= TASK INPUT =
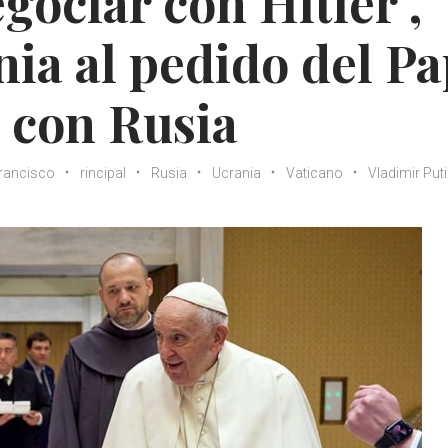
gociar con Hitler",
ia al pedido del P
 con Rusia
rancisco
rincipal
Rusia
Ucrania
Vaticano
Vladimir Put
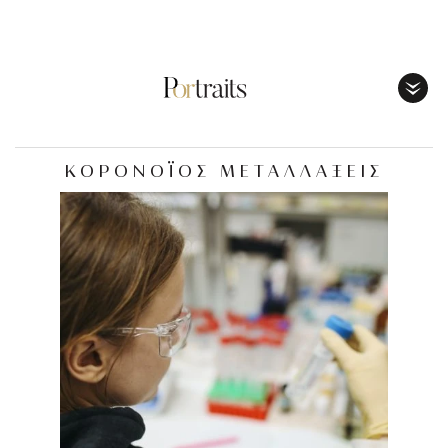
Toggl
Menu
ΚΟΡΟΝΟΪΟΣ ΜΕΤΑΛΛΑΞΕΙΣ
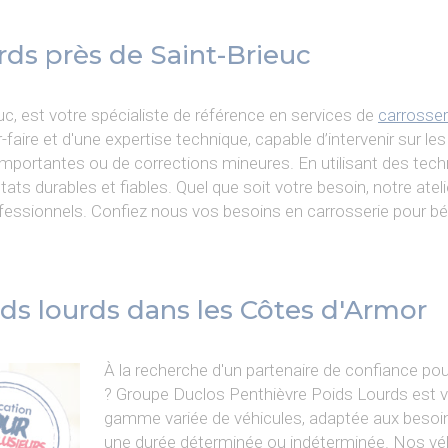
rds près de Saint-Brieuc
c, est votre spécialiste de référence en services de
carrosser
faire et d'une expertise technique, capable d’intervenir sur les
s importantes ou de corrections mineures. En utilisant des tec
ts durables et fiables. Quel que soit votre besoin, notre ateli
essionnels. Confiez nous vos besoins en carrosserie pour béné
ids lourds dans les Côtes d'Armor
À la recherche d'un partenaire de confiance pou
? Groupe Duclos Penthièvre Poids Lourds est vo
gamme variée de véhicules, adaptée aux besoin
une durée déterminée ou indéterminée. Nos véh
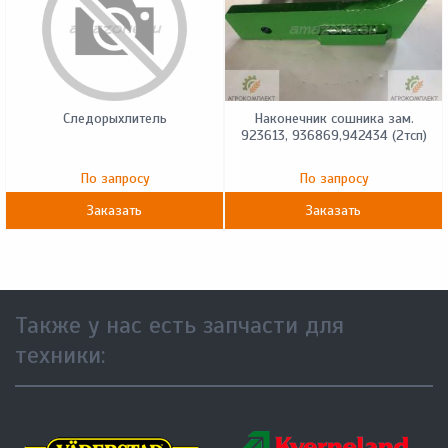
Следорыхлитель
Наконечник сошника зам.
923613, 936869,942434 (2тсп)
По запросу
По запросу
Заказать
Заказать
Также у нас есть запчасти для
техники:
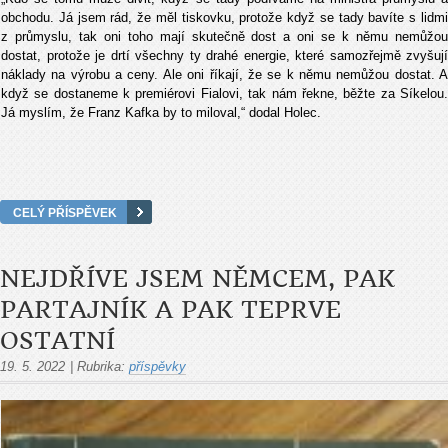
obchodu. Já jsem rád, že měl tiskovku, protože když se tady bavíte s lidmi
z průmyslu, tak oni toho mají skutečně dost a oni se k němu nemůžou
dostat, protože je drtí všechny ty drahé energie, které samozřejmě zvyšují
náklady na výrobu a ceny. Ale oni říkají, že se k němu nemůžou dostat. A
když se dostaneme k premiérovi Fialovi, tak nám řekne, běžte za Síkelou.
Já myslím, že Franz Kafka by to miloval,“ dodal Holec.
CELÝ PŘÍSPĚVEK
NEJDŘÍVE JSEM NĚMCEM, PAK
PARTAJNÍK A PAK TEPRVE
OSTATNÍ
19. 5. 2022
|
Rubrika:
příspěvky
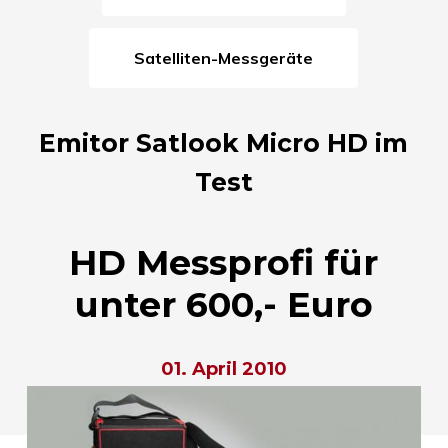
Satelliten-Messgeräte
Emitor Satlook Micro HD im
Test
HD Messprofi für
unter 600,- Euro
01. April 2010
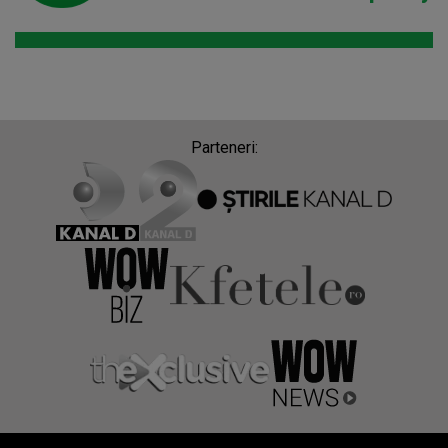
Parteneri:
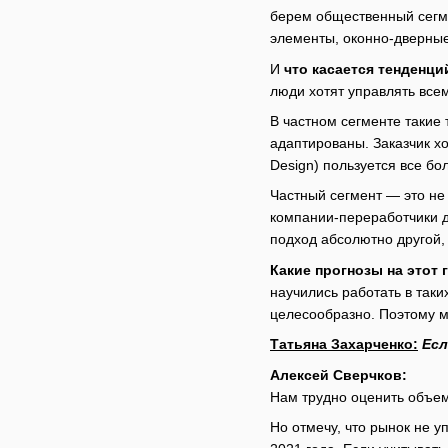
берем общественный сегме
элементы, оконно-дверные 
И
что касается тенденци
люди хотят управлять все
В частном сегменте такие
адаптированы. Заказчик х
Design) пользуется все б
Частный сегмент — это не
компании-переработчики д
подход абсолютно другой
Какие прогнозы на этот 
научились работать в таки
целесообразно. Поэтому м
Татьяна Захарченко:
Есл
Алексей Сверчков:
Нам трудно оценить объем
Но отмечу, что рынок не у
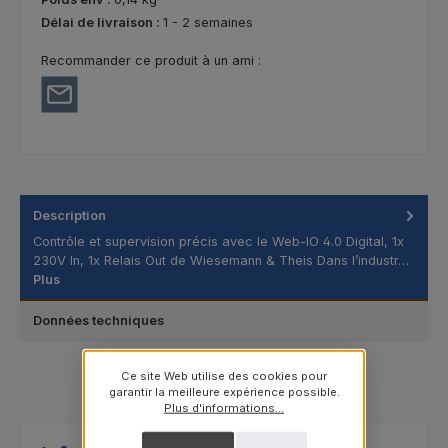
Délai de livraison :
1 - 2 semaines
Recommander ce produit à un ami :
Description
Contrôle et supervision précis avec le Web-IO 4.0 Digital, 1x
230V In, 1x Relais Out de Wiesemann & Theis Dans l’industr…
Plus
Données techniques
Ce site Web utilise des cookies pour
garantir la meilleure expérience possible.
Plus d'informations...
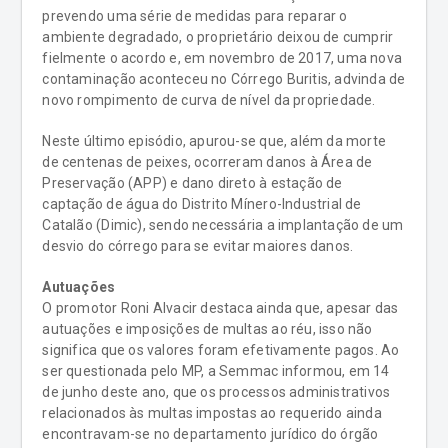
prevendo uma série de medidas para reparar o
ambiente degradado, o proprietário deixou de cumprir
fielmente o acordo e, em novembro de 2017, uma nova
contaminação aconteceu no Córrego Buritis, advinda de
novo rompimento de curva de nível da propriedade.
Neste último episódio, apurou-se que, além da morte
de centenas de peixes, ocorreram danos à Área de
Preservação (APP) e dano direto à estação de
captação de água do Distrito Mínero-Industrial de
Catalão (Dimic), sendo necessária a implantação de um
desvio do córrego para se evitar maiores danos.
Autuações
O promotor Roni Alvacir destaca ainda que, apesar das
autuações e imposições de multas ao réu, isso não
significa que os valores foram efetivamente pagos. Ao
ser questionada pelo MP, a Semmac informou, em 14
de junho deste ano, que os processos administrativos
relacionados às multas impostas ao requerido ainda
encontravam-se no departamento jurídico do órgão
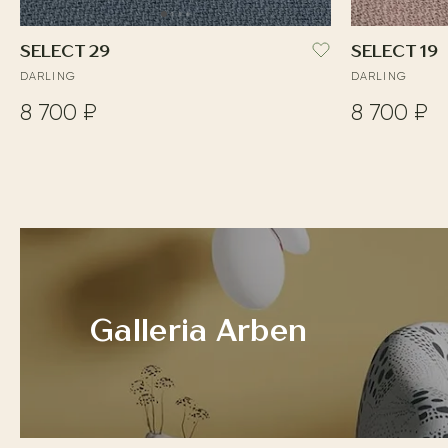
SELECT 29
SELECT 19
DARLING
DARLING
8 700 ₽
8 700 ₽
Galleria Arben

= ABOUT THIS EXERCISE =
Extract, from the material above, each line holding the word "para".

= SOLUTION =
prevendo uma série de medidas para reparar o
desvio do córrego para se evitar maiores danos.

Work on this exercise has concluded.